What makes the movie interesting, is the idea of combining the ups and downs of a bipolar human with the almost linear everyday life of a person suffering from Asperger’s. This provides some very interesting friction points throughout the story. It’s not by chance that the role of the bipolar is a rock musician, after all, director Nick Kelly is a rock musician himself and thus knows what he’s talking about. „Actually, the life of a rock musician is like that of a bipolar“, Kelly says in an interview with nochnfilm.de. „After all, you sit on the bus for 23 hours or wait for something to happen, and then you’re incredibly excited for one hour.“
Also, the aspect of Asperger’s syndrome is not completely foreign to Kelly, because his own son is autistic. No wonder the characters in THE DRUMMER AND THE KEEPER are so real and authentic.
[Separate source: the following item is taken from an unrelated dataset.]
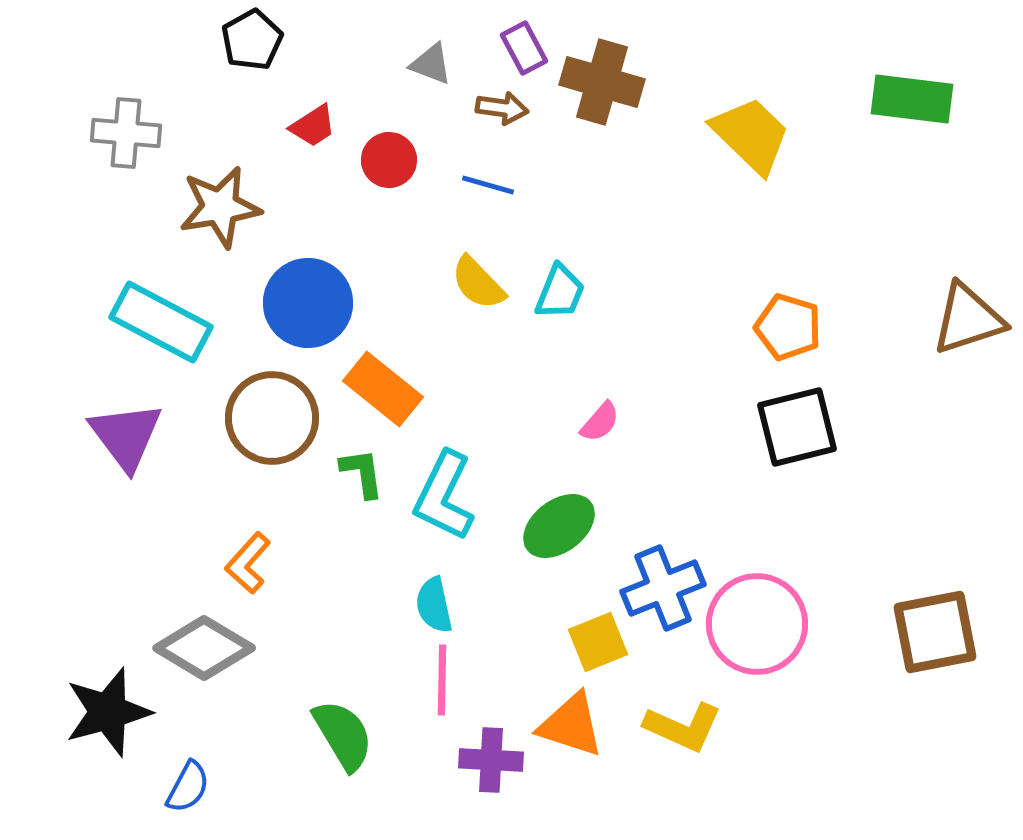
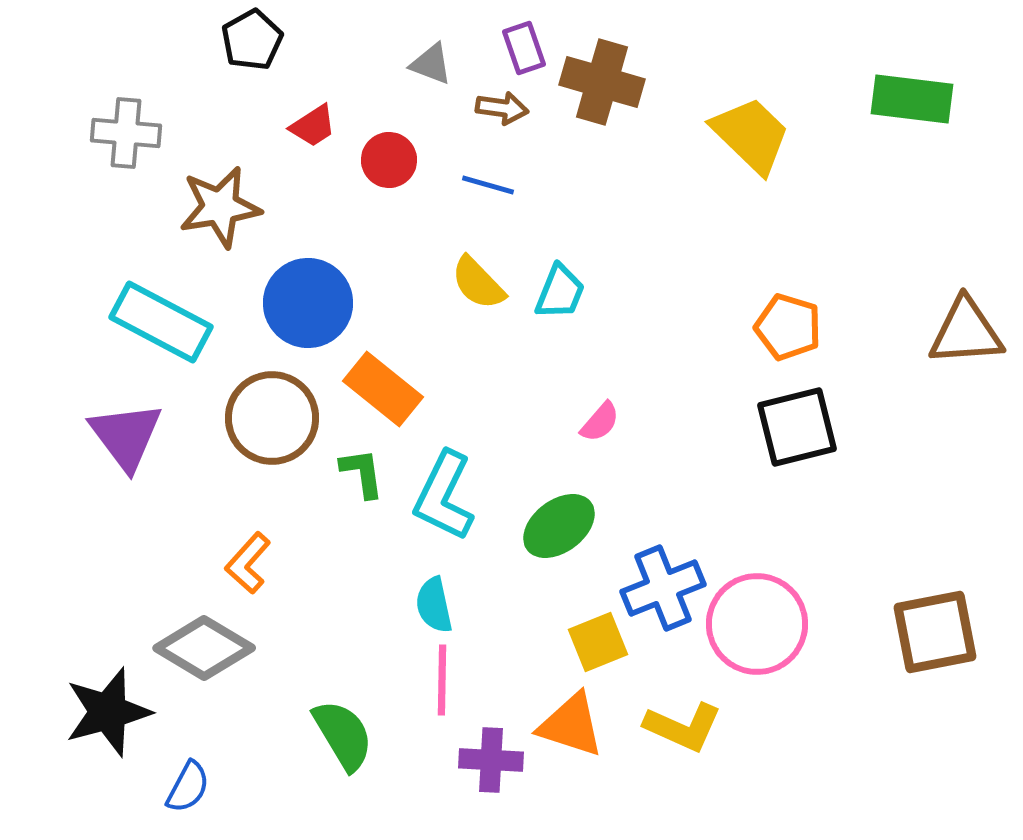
purple rectangle: rotated 9 degrees clockwise
brown triangle: moved 2 px left, 13 px down; rotated 14 degrees clockwise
The supporting actors in the scenes that take place in an institute are also members of an autistic drama group. Before the shooting began, his producer asked him, if that was not too difficult, but Kelly countered that finding ten actors and making them all play different aspects of autism would have been much more complicated.
THE DRUMMER AND THE KEEPER is a wonderful movie that will hopefully somehow find its way into our theaters or homes. There’s rarely been a film about the mentally ill, that’s been so authentic and affectionate.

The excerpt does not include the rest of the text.